Это как-то само собой случилось. У меня очень много друзей среди художников, музыкантов, много друзей из Академгородка. И это все накладывает свой отпечаток, это часть среды. Я как-то сразу привыкла себя считать не режиссером, а художником в широком смысле слова. Мне важно склеить разные среды, сделать так, чтобы театральные люди не замыкались в какой-то своей банке, а знакомились с разными другими дисциплинами. В «Старом доме» я курировала выставочное пространство, настаивая на том, чтобы актеры общались с художниками.
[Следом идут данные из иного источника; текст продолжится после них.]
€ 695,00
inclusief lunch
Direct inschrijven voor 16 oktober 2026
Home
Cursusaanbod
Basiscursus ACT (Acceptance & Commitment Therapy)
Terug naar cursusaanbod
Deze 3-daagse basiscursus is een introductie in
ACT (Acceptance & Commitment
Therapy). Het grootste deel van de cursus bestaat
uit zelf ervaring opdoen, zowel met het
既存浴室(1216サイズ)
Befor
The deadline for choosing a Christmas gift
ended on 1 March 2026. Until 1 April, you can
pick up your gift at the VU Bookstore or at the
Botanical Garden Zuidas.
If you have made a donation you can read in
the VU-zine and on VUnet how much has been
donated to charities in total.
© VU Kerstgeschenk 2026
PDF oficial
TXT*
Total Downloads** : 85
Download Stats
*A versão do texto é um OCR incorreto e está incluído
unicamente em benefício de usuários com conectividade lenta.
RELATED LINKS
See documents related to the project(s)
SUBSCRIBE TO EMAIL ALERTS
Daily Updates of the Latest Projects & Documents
А в Лаборатории современного искусства, бывшей Мастерской Крикливого и Панькова, где я сейчас один из резидентов, это вообще одна из базовых идей, что все должны друг с другом коммуницировать. В меня очень много полезного впихнул новосибирский театральный художник Женя Лемешонок. Мы с ним, Владимиром Бочаровым и Денисом Франком даже создали арт-группу «МЫК». Вместе выпустили в Первом театре «Грибы», который можно назвать спектаклем-выставкой, спектаклем-текстом.

Полина Кардымон

А как расшифровывается слово «МЫК»?

Никак. Женя работал над сюжетом по «Одиссее» и хотел добавить Телемаху speech-balloon, как в комиксе. Ему хотелось, чтобы Телемах говорил «нет», но каким-то другим способом. Мы целый день искали это другое «нет», и придумали «Мык». А когда поняли, что хотим объединиться, то решили, что это слово подходит нам лучше всего.


В общем, придумали свой способ сказать «нет» этому миру.
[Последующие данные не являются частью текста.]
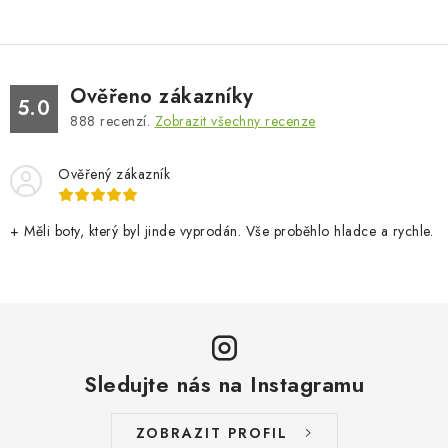
Ověřeno zákazníky
5.0
888
recenzí.
Zobrazit všechny recenze
Ověřený zákazník
+ Měli boty, který byl jinde vyprodán. Vše proběhlo hladce a rychle.
Sledujte nás na Instagramu
ZOBRAZIT PROFIL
Да, что-то вроде того (смеется). Мы просуществовали два года, очень много успели, сделали несколько разных проектов, перформанс в метро, несколько выставок, а в прошлом году устроили себе очень помпезные похороны. Не смогли после ковидного кризиса снова собраться, потому что сила энтропии была очень велика.


Вы делаете много независимых проектов, но очень мало ставите в репертуарных театрах. Это сознательная позиция?
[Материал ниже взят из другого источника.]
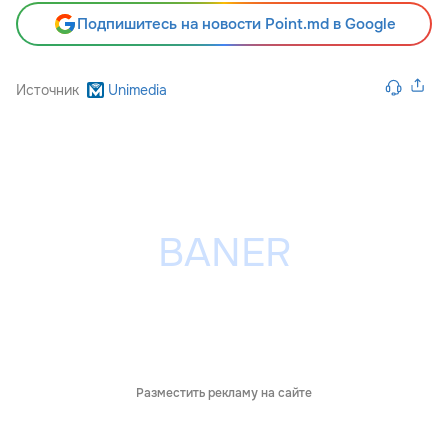
Подпишитесь на новости Point.md в Google
Источник
Unimedia
Разместить рекламу на сайте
Да нет, конечно! Я бы с радостью поработала в репертуарном театре. Когда-то я сидела с Крикливым в кафе и возмущалась, почему меня не зовут к себе большие театры. А он мне: «Полина, ты на себя со стороны смотрела? Ты обложила себя такими проектами, что театры к тебе боятся подступиться». Меня это страшно возмутило. Я ему говорю: «У меня же хорошая школа! Почему меня никто не позовет поставить хотя бы сказку? Это же прикольно, это же в моей органике». Он говорит: «А давай! Сделай нам в театре сказку!». И я поставила в «Глобусе» «Великан Бобов» по Хармсу. Мне кажется, это одна из моих лучших работ, я ее очень люблю. А сейчас мы выпускаем в Первом театре в этом же жанре спектакль по Игорю Холину и Генриху Сапгиру. В общем, я это к тому, что совы — не то, чем кажутся.

Полина Кардымон

Ну сказки у вас тоже непростые. Хармс, Сапгир… Нет, чтобы «Три поросенка» в очередной раз поставить.

Ну мне же хочется, чтобы детям было весело! Я вот с маленькой сестрой иногда хожу на детские сказки в городе. Это же просто караул какой-то. И ей скучно, и мне скучно. Время идет, а интонации остались такие же, как в Советском Союзе. А мы с Егором Зайцевым захотели сделать спектакль, чтобы всем было вокруг весело — и взрослым, и детям.


Знаю, что вы в этом году поставили еще и инклюзивный спектакль про роботов, где играют дети с особенностями развития. Что это такое?

Там действительно играют не очень взрослые ребята, но это совсем не детский спектакль. Это спектакль «Роботы» по текстам московского поэта Федора Сваровского, который мы поставили в Лаборатории инклюзивного театра. Возрастное ограничение для зрителей 18+, потому что там поднимаются взрослые экзистенциальные темы, ничего детского там нет. Это была моя давняя мечта — сделать спектакль по стихам Сваровского про роботов. Но мечта казалась наивной, и я не приступала к этим «Роботам» кучу лет. А потом, когда мы стали заниматься инклюзивным театром, вдруг проснулась и поняла, что надо брать именно этот материал. Роботы у Сваровского взаимодействуют с людьми, но они другие, они имеют иное понимание реальности. А мы в лаборатории работаем с ребятами с аутическими расстройствами, и они обладают очень хорошей памятью. Иногда буквально как роботы: ты с ними общаешься и не можешь постичь, как они познают мир. Я выбрала четыре стихотворения, которые просто идеально подходили каждому из ребят. Есть стихотворение про робота, который погибает на войне. Ему оторвало ноги, у него плавятся все провода. И он в какой-то момент обращается к богу и просит: «Дай мне новое тело, другое дело или лучше убей». Его играет мальчик Егор с ДЦП. Понятно, что текст Сваровского «Дай мне новое тело другое дело» очень точно работает, потому что выбирали стихи, которые у ребят ассоциируются с собой.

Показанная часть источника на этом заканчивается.